Doll Forensics (Not for the Fainthearted)
I have been working steadily on patterns for three small dolls. The dolls’ pictures show up occasionally in this blog. I felt satisfied with the patterns, but decided to make each of the dolls one more time to check the patterns’ accuracy. Friday night I discovered that my latest version of my smallest doll had a body that was much too large. I was afraid that something was wrong with the pattern. Saturday morning I got out my smallest scissors and my seam ripper. I removed the poor doll’s arms, legs, and head. Then I removed all the stuffing from the body. I then compared the body to the body pattern and was relieved to find that the body was larger than the pattern. I hate making mistakes, but I was glad that my mistake was a cutting error. The pattern I had been working on so long was correct.
When I cut a new body I tried out a new rotary cutter that I purchased recently. It has a small blade and cut the tiny pattern pieces accurately. My new Twinkle now has a body transplant and is on her was to being a complete little doll.
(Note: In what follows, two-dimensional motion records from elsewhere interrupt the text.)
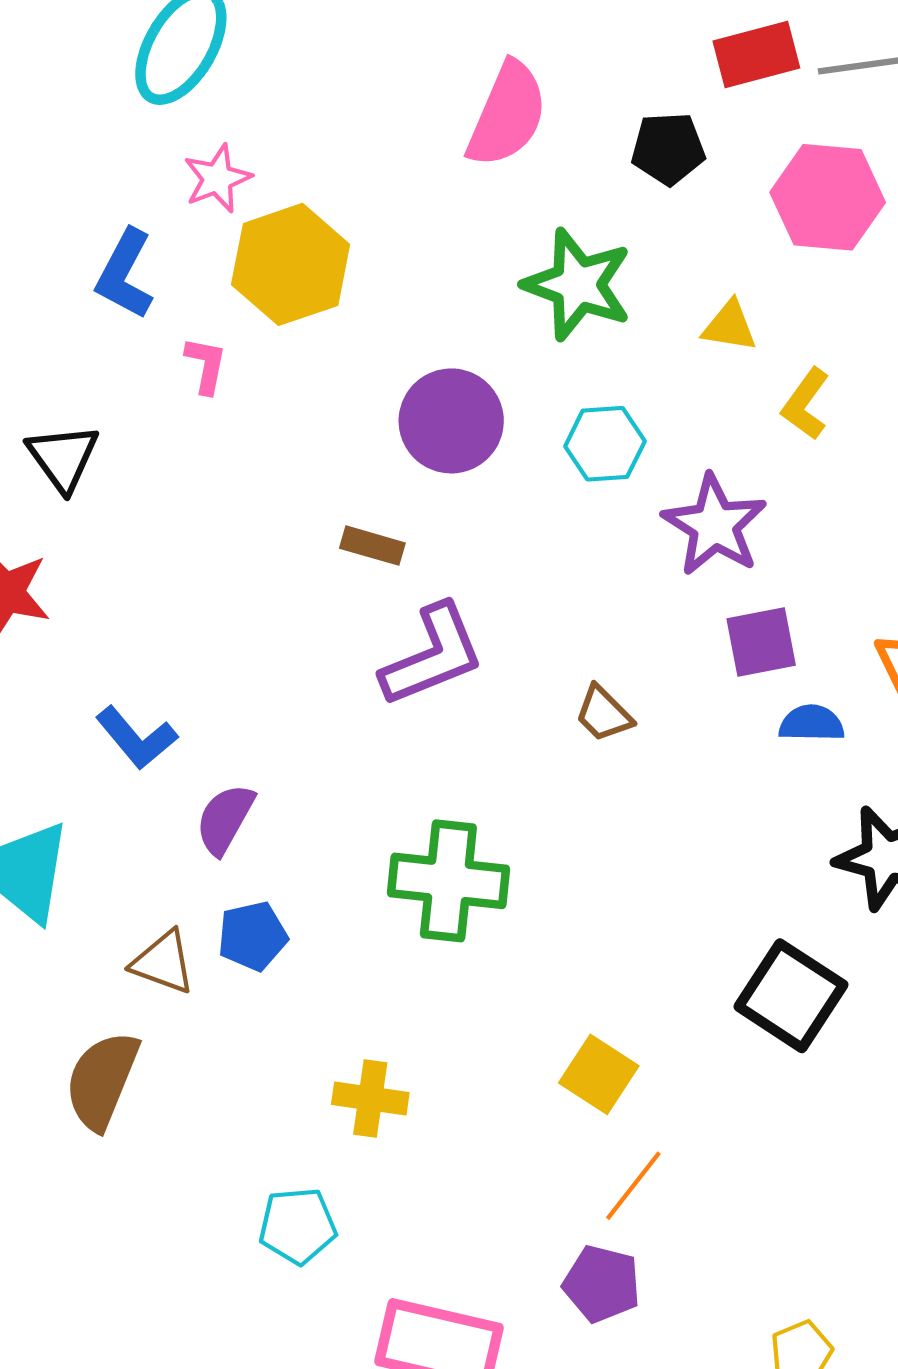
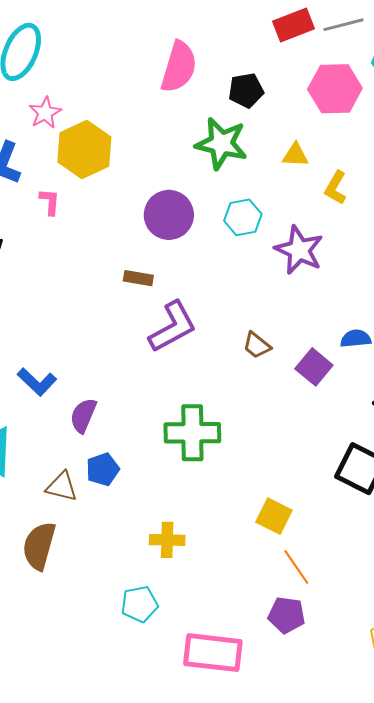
black pentagon: (668, 149) -> (246, 90), moved
purple square: (761, 642) -> (314, 367), moved, turned -33
orange line: (633, 1186) -> (296, 567), turned -66

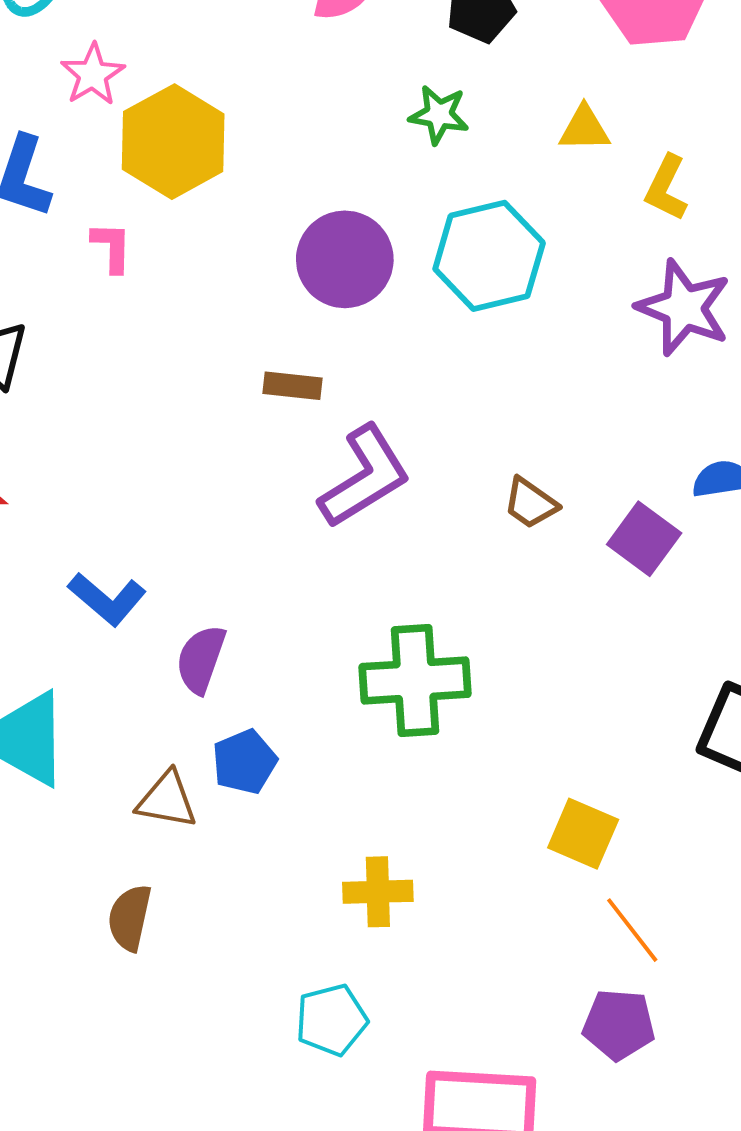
green star: (221, 144) -> (439, 115), size x0.6
cyan hexagon: (243, 217) -> (489, 256), size x1.5
purple star: (299, 250) -> (684, 308), moved
brown semicircle: (39, 546) -> (130, 918), size x0.7

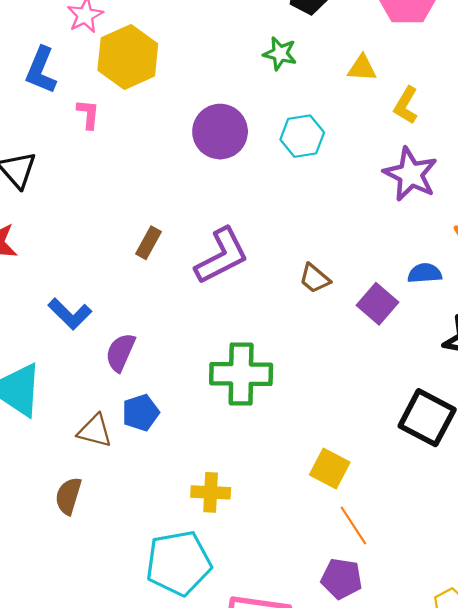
cyan hexagon: (489, 256) -> (302, 136), size x0.7
brown rectangle: (292, 386) -> (149, 243), moved, turned -72
cyan pentagon: (331, 1020) -> (178, 563), size x1.6

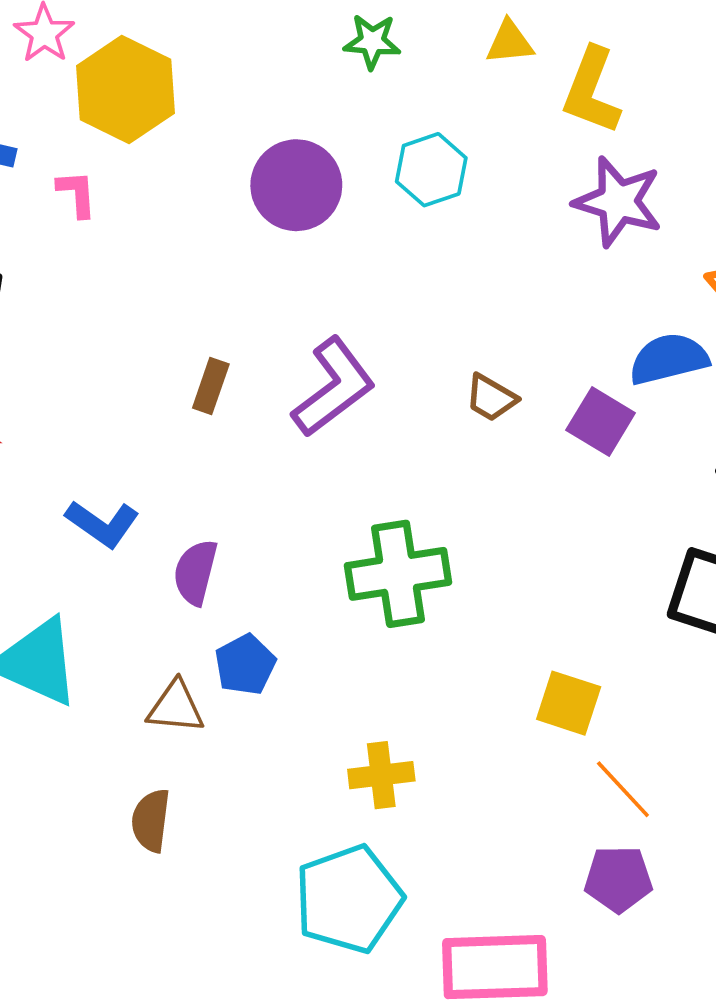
yellow L-shape: (406, 105) -> (591, 91), size x1.4
blue semicircle: (425, 273) -> (669, 359), size x1.4

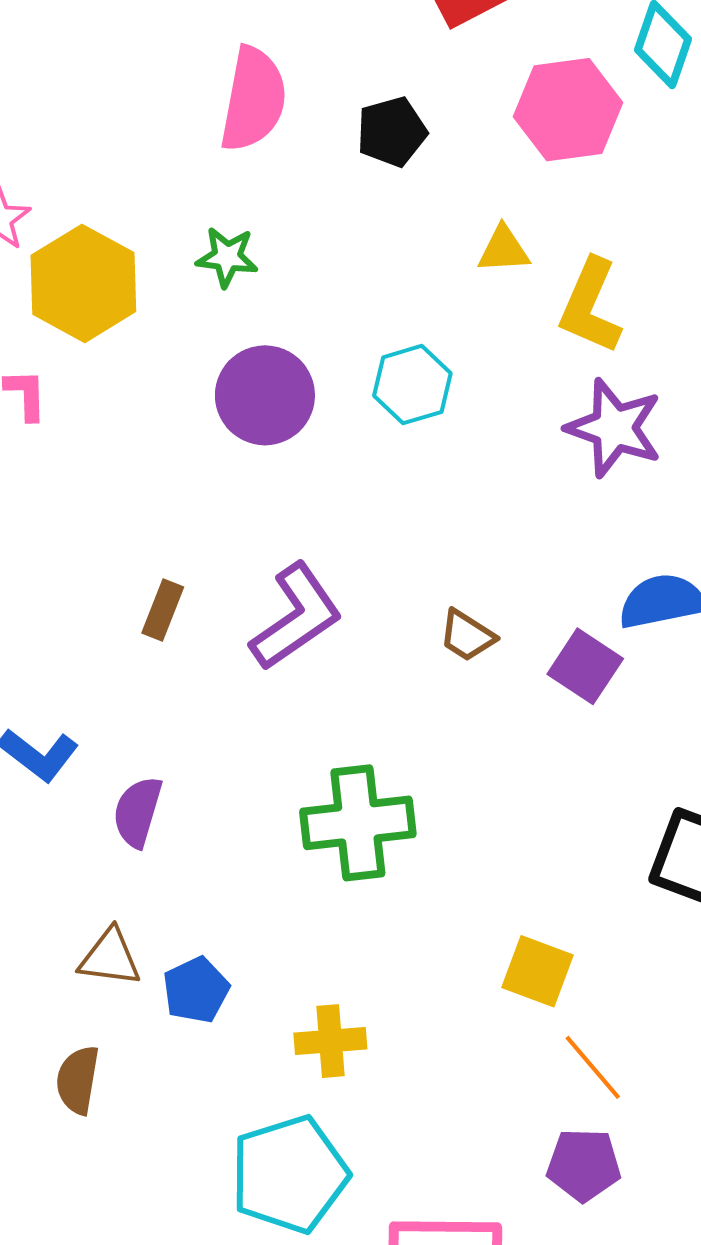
green star: (372, 42) -> (227, 257), moved
blue pentagon: (245, 665) -> (196, 990), moved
My sewing mistake gave me a chance to show how much stuffing it takes to make a firmly stuffed doll. I removed all of the fiberfill shown from the small doll body on the left. Though most of the stuffing expanded when it was removed from the body casing, some of it remained compressed.
The small rotary cutter at the top of the picture did a good job cutting small doll patterns. The larger cutter is for cutting long straight strips of fabric.